Modern Drug Discovery
- Target identification: usually through biological or genetic investigation.
- An assay to look for modulators (either inhibitors, antagonists, or agonists) of the target activity.
- High-throughput screen (HTS).
- Elaboration of the initial small molecule hit through medicinal chemistry: combinatorial chemistry, quantitative structure activity relationships (QSAR), computer-aided drug design (CADD) and structure-based drug design.
- Lead optimization into a candidate drug: multidimensional optimization problem searching within the relatively limited chemical space of analogs of the lead compound.
- Large-scale production methods, preclinical animal safety studies, clinical trials.
Structural Bioinformatics on Drug Discovery
Target Assessment: target druggability: the energetically optimal protein would be spherical, with all its hydrophobic residues pointing inward. A quantitative approach is the rule of five (Lipinski):
A compound is likely to show poor absorption or permeation if:
- It has more than five hydrogen bond donors
- The molecular weight is over 500
- The Clog P (calculated octanol/water partition coefficient) is over five
- The sum of nitrogens and oxygens is over 10
- Weak inhibition (< 100 nM) is observed
Another physicochemical complementary properties: surface area and volume of the pocket, hydrophobicity and hydrophilic character, curvature and shape of the pocket.
Target Triage: computer-aided target selection (CATS), based on the importance of a gene for the organism, the occurrence of the gene in multiple target species, specificity or inhibition by reference to sequence similarity, and easiness of assay. The group of residues lining a ligand-binding site are of more
importance than long-range interaction and conformational changes.
Target Validation: knock-out of the gene of interest or RNA antisense technology to inactivate the gene.

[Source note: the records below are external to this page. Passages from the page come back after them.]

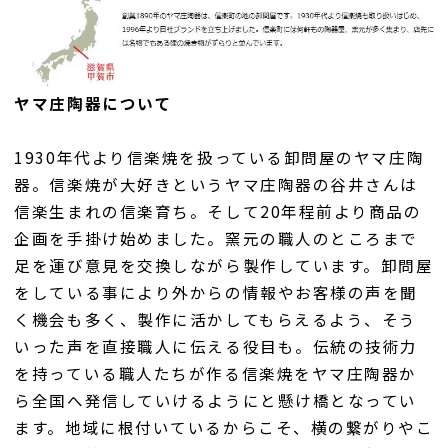
ヤマ庄陶器について
1930年代より信楽焼を扱っている卸問屋のヤマ庄陶
器。信楽焼が大好きというヤマ庄陶器の谷井さんは
信楽生まれの信楽育ち。そして20年程前より商品の
企画を手掛け始めました。窯元の職人のところまで
足を運び意見を交換しながら製作しています。卸問屋
をしている事により外からの情報やお客様の声を聞
く機会も多く、製作に活かしてもらえるよう、そう
いった声を直接職人に伝える役目も。伝統の技術力
を持っている職人たちが作る信楽焼をヤマ庄陶器か
ら全国へ発信していけるようにと懸け橋となってい
ます。地域に根付いているからこそ、横の繋がりやこ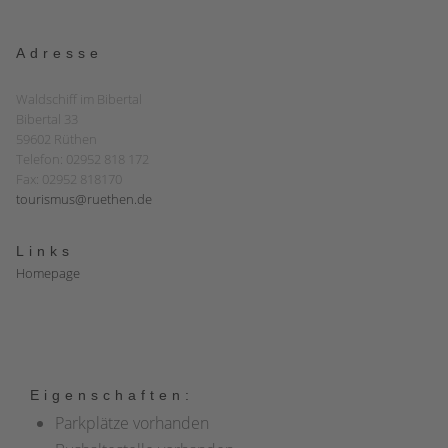
Adresse
Waldschiff im Bibertal
Bibertal 33
59602 Rüthen
Telefon: 02952 818 172
Fax: 02952 818170
tourismus@ruethen.de
Links
Homepage
Eigenschaften:
Parkplätze vorhanden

Lead Identification: structural bioinformatics can be used for function and ligand prediction. Using structural similarity to find chemical leads (usually, when the proteins share less than 30% sequence identity the active sites are nonidentical). Virtual screening: to derive a pharmacophore describing the functionally important sites in a ligand-binding site, and docking and scoring. Creating a chemical library.
Lead Optimization: repeated cycles of determining the structure of the target in complex with a number of lead compounds and their analogs. Structural bioinformatics should be used to design suitable constructs of the outset of the project. Alignment and secondary structure prediction on multiple alignments. Homology modeling and the use of a surrogate protein (an orthologous protein from another species or a similar member of the same gene family).
ADMET Modeling: additional parameters that can affect the biopharmaceutical and safety properties of the drug: in vivo absorption, distribution, metabolism, excretion, and toxicology. Sequence-structure relationship and protein homology modeling can be used in ADMET modeling.